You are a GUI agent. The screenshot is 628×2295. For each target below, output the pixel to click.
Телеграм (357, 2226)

+===+

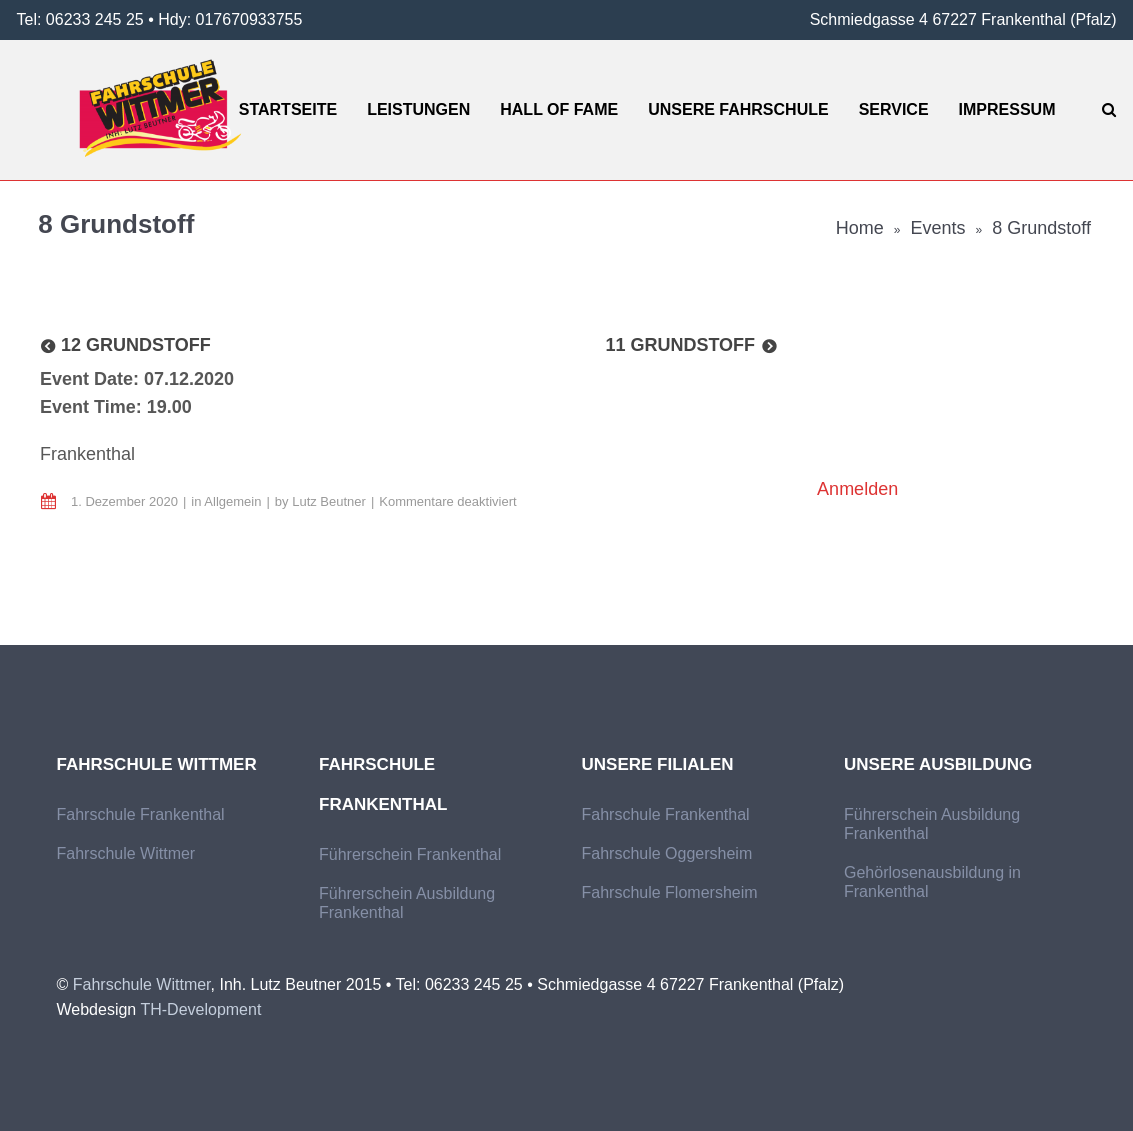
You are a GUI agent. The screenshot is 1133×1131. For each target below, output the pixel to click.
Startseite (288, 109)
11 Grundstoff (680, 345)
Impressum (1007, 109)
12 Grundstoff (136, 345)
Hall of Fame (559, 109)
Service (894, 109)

+===+

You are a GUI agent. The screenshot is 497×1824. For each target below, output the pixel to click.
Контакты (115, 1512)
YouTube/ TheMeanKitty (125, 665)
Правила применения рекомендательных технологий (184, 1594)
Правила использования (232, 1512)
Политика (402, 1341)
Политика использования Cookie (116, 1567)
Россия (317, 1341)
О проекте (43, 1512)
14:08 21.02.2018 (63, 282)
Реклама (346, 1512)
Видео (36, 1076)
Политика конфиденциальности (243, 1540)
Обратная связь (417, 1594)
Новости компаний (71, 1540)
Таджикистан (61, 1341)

+===+

• [Work instructions]: All that belongs in your answer is the stretch of entries above from the line with "Правила применения рекомендательных" through the line with "Таджикистан (61, 1341)", printed exactly.

• [Solved exercise]:
Правила применения рекомендательных технологий (184, 1594)
Правила использования (232, 1512)
Политика (402, 1341)
Политика использования Cookie (116, 1567)
Россия (317, 1341)
О проекте (43, 1512)
14:08 21.02.2018 (63, 282)
Реклама (346, 1512)
Видео (36, 1076)
Политика конфиденциальности (243, 1540)
Обратная связь (417, 1594)
Новости компаний (71, 1540)
Таджикистан (61, 1341)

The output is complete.